Re: Statistics - Geometric Distribution

Quote:

Originally Posted by

**AwesomeHedgehog** I'd rather not do the c.d.f. if the p.d.f. would be easier. You said that I'm making this harder than it really is, so I tried to not over think as much and I kept getting this:

F(y) = the integral from 0 to y/1-y of f(x) dx

I know that the derivative of F(y) will give me f(y), but it's the set up of the integral that's getting me. As soon as I can figure that out, I know I can easily do the rest.

wat?

$F_X(k)=1 - (1-p)^{k+1}$

$F_Y(y)=1 - (1-p)^\left({\frac{y}{1-y}+1}\right)$

I forget what we're doing here but if you need $f_Y(y)$ just take the derivative w/respect to $y$.

Re: Statistics - Geometric Distribution

For my answer, I got:

f(y) = (1 - p)^(1 - y) * ln(1 - p) for 0 <= y < 1 and 0 elsewhere

1 Attachment(s)

Re: Statistics - Geometric Distribution

Quote:

Originally Posted by

**AwesomeHedgehog** For my answer, I got:

f(y) = (1 - p)^(1 - y) * ln(1 - p) for 0 <= y < 1 and 0 elsewhere

I work out that

$\large F_Y(y,p)=1-(1-p)^{\frac{y}{1-y}+1}$

and

$\large f_Y(y,p)=\frac{(p-1) (1-p)^{\frac{y}{1-y}} \log (1-p)}{(y-1)^2}$

for $0 \leq y < 1$

Attachment 30294

Re: Statistics - Geometric Distribution

Thinking about this a bit further I think you have to use the the floor function on $\dfrac{y}{1-y}$ since that exponent really needs to be an integer to make sense as the CDF of an exponential distribution.

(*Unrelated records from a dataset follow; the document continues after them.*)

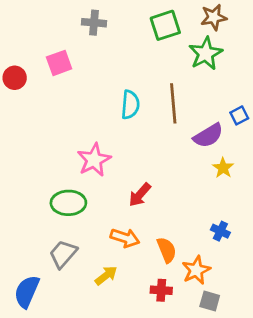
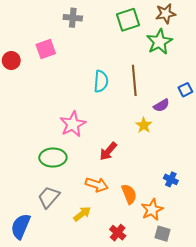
purple semicircle: (208, 136) -> (161, 105), size x0.7
yellow star: (223, 168) -> (144, 125), moved
red cross: (161, 290) -> (118, 233), moved, turned 35

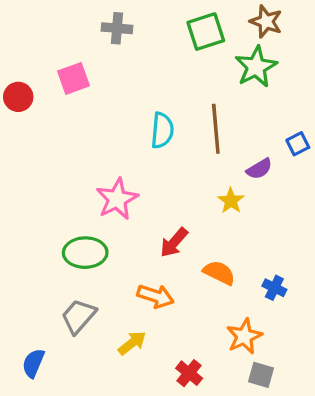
brown star: (166, 14) -> (266, 22), turned 30
orange semicircle: (129, 194) -> (219, 273), moved, turned -42
blue semicircle: (21, 226) -> (33, 363), size x0.7

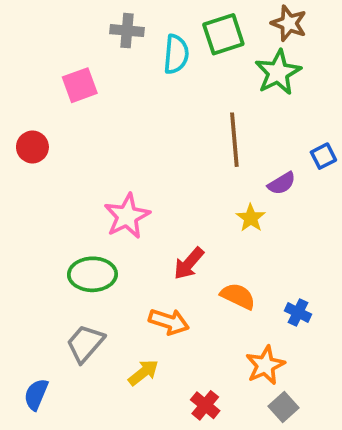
red circle: (18, 97) -> (32, 147), moved
cyan semicircle: (162, 130) -> (176, 54), moved
gray square: (261, 375) -> (283, 407), turned 32

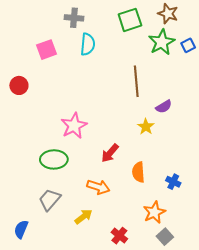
cyan semicircle: (176, 54) -> (88, 44), moved
blue square: (323, 156) -> (188, 45), moved
orange semicircle: (238, 296) -> (138, 172), turned -120

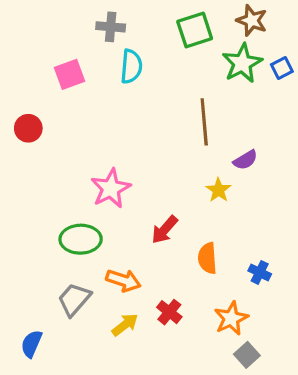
orange arrow: (98, 187) -> (123, 280), moved
red cross: (119, 236) -> (169, 312), moved

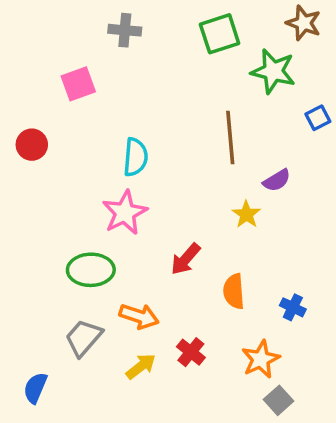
brown star: (252, 20) -> (304, 23), moved
green star: (242, 63) -> (273, 71), turned -30
cyan semicircle: (131, 66) -> (135, 157), moved
blue square: (282, 68) -> (318, 118), moved

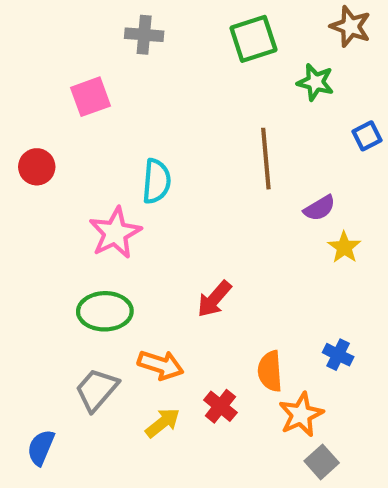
green star: (273, 71) -> (315, 82), size x0.7
pink star: (125, 213) -> (115, 233), moved
yellow star: (246, 214) -> (344, 247), moved
orange semicircle: (234, 291) -> (270, 371), moved

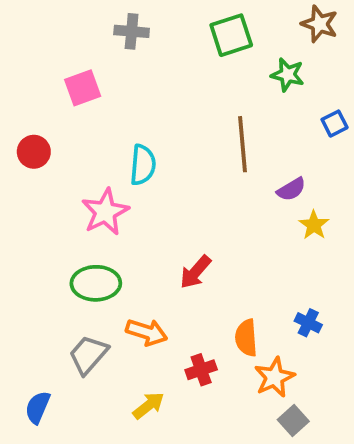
red cross: (220, 406) -> (201, 370), turned 32
yellow arrow: (163, 423) -> (148, 405), moved

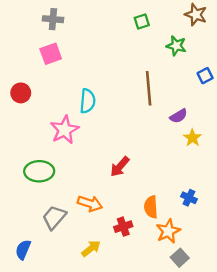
gray cross: (132, 31) -> (53, 19), moved
green square: (231, 35) -> (142, 22), size x0.6
green ellipse: (96, 283) -> (39, 171), moved

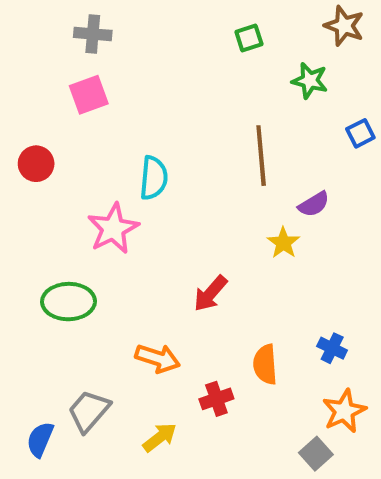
yellow star: (192, 138) -> (283, 243), moved
gray trapezoid: (54, 217) -> (89, 411), moved
orange star: (168, 231) -> (344, 411), moved

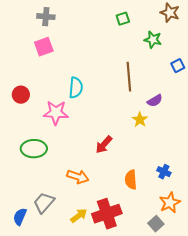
red circle: (36, 164) -> (21, 95), moved
pink star: (113, 229) -> (56, 113), turned 30
red cross: (216, 399) -> (107, 214), moved, size x1.8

So you'd have

$F_Y(y,p)=1-(1-p)^{\left \lfloor \frac{y}{1-y}\right \rfloor+1}$

$f_Y(y,p)$ is going to be a staircase sort of function

Re: Statistics - Geometric Distribution

I screwed this whole thing up about as much as possible.

Really all you need to do here is calculate for each $X$, what $Y=\frac{X}{X+1}$ is and assign X's probability to that value.

for example for $X=0, Y=1$ and has probabilty $p$. Similarly in the chart below for $p=\frac{1}{3}$

$

\begin{array}{cccc}

X &Y &p_Y(y) &F_Y(y) \\

0 & 0 & 0.333333 & 0.333333 \\

1 & \frac{1}{2} & 0.222222 & 0.555556 \\

2 & \frac{2}{3} & 0.148148 & 0.703704 \\

3 & \frac{3}{4} & 0.0987654 & 0.802469 \\

4 & \frac{4}{5} & 0.0658436 & 0.868313 \\

5 & \frac{5}{6} & 0.0438957 & 0.912209 \\

6 & \frac{6}{7} & 0.0292638 & 0.941472 \\

7 & \frac{7}{8} & 0.0195092 & 0.960982 \\

8 & \frac{8}{9} & 0.0130061 & 0.973988 \\

9 & \frac{9}{10} & 0.00867076 & 0.982658 \\

10 & \frac{10}{11} & 0.00578051 & 0.988439 \\

11 & \frac{11}{12} & 0.00385367 & 0.992293 \\

12 & \frac{12}{13} & 0.00256912 & 0.994862 \\

13 & \frac{13}{14} & 0.00171274 & 0.996575 \\

14 & \frac{14}{15} & 0.00114183 & 0.997716 \\

15 & \frac{15}{16} & 0.000761219 & 0.998478 \\

\end{array}$

Re: Statistics - Geometric Distribution

How did you know to use those values for both X and Y in the chart?

Re: Statistics - Geometric Distribution

Quote:

Originally Posted by

**AwesomeHedgehog** How did you know to use those values for both X and Y in the chart?

X is geometrically distributed so X=0,1,2 .... I just stopped at 15 because there's not room to list the whole infinite sequence. :D

$Y=\frac{X}{X+1}$, these come from letting X be as above.